There are several limitations to consider in our study. First, our study did not integrate proteomics and metabolomics data due to the lack of colocalization between protein, metabolite, and the ancestry-matched T2D risk loci. Nonetheless, we believe that genetic colocalization of proteomics and metabolomics could exist if we were not solely focused on T2D-associated loci. Second, there were unequal sample sizes between participants of EUR and AFR ancestry. This discrepancy in sample sizes affected the power to detect QTLs, even though we were well-powered to identify the sentinel variants (Supplementary Data 9). To mitigate this bias in identifying ancestry-specific findings, we employed standardized z-values that accounted for both effect size and standard error, rather than relying solely on p values, when comparing the two ancestral groups. Third, our study utilized plasma bulk-tissue, which may not reflect the cell type of interest when studying T2D, such as pancreatic islets or beta cells. But as plasma circulates throughout the body35, our study holds value in investigating human metabolic disorders in general. Fourth, our study utilized one certain platform for measuring proteomics and the other for metabolomics, this can lead to platform-biased results. We, however, addressed this concern by querying our findings with external pQTL and mQTL studies that used both the same and different platforms. Fifth, our cohort consisted of participants with various disease statuses, including Alzheimer disease, frontotemporal dementia, and healthy individuals. We and other researchers, however, have reported that few pQTLs18,3638 or mQTLs22,39,40 were status-specific. Thus, it suggests that the disease status is unlikely to have a significant impact, although further studies will be necessary. Sixth, we defined our participants based on genetic ancestry41, thus we used the term “African”. We acknowledge our study may contain admixed participants, which could potentially underestimate the ancestry-specific features observed. Seventh, after our manuscript was drafted, a new large-scale T2D GWAS was published by Suzuki and colleagues7. We anticipate more findings would be gained using this latest T2D genetic architecture.

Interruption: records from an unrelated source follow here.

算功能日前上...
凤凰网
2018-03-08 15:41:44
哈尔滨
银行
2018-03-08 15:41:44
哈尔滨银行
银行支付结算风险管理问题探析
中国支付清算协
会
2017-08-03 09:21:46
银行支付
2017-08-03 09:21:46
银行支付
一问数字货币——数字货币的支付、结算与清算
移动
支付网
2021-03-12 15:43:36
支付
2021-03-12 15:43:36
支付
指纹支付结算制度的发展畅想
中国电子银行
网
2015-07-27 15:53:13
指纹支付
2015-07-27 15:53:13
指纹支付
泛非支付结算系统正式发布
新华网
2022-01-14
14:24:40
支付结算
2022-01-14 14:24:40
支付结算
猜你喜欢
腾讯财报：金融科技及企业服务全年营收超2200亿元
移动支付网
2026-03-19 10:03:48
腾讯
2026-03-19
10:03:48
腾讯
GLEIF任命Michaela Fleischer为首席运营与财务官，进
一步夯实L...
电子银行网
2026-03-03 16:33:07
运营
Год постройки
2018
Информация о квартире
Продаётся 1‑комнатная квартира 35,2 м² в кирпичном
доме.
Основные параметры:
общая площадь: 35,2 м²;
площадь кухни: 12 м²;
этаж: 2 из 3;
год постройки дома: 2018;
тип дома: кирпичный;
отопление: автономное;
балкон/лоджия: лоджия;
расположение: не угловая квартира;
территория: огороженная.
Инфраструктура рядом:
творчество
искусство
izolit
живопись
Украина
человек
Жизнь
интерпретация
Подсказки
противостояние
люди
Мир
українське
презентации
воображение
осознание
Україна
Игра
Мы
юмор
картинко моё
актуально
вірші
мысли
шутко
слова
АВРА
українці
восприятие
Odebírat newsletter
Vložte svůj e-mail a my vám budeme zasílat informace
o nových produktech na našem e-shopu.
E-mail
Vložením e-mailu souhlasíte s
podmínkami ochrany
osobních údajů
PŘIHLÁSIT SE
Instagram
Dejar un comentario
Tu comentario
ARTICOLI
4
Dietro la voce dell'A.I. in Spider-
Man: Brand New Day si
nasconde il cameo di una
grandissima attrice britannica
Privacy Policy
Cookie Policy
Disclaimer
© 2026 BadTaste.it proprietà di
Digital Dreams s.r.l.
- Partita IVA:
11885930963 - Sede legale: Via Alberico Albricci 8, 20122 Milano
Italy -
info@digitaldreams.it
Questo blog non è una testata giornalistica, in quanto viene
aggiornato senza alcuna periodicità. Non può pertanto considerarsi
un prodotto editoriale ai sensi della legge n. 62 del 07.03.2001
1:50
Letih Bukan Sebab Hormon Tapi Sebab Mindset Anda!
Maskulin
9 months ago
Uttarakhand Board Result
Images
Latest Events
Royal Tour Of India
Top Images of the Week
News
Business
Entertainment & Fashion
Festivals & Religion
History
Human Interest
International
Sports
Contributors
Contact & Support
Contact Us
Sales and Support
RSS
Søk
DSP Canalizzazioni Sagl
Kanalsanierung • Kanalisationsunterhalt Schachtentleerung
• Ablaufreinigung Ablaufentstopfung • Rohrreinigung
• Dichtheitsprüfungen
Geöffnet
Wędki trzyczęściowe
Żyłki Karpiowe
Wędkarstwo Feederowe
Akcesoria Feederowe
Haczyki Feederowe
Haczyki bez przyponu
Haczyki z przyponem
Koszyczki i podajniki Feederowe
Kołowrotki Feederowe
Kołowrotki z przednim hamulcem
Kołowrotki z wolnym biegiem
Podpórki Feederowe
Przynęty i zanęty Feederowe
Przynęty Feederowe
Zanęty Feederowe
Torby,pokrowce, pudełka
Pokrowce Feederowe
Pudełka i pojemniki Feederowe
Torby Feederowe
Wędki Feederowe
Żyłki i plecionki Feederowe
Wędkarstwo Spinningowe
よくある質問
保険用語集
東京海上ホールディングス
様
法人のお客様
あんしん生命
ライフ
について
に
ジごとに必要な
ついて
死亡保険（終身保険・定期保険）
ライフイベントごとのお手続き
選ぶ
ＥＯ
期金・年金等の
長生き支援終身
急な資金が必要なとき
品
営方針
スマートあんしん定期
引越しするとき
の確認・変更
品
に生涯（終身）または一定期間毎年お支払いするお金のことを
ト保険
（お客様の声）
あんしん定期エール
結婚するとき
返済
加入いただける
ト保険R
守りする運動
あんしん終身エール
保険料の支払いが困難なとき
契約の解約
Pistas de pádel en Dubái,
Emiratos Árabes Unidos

In summary, by performing ancestry-matched omics-disease integration, it enhanced the accuracy of our findings compared to previous T2D studies that included ancestry-mixed data5,6. This approach may contribute to more precise identification of T2D effector genes within specific ancestral groups, as we uncovered different proteomic or metabolomic enriched pathways between AFR and EUR ancestral groups. To ensure the robustness of our conclusions, we cross-referenced our findings against the two largest multi-ancestry T2D studies5,6, as well as one recent preprint12 on mapping multi-modal effectors of T2D. This stringent evaluation allowed us to determine whether our identified effectors had been reported previously or not (on average, 80% of genes associated with the molecular phenotypes were not reported as effector genes and 40% of the molecular phenotypes were not reported as effector proteins and metabolites), further reinforcing the significance of our results. Our study demonstrates the power to discover effector genes/molecular traits of T2D via integrating the ancestry-matched datasets. We anticipate that our study might be informative to prioritize and/or rank potential targets and therapeutic strategies tailored to diverse genetic ancestries. We, however, acknowledge that a deeper examination still warrants an effective therapy to be developed with the relevant tissue of action, including interventional studies and randomized controlled trials. The findings of our study hold significant implications for advancing the understanding of T2D ethiology. For instance, the distinct pathways uncovered in EUR and AFR ancestry groups highlight the potential for personalized therapeutic interventions.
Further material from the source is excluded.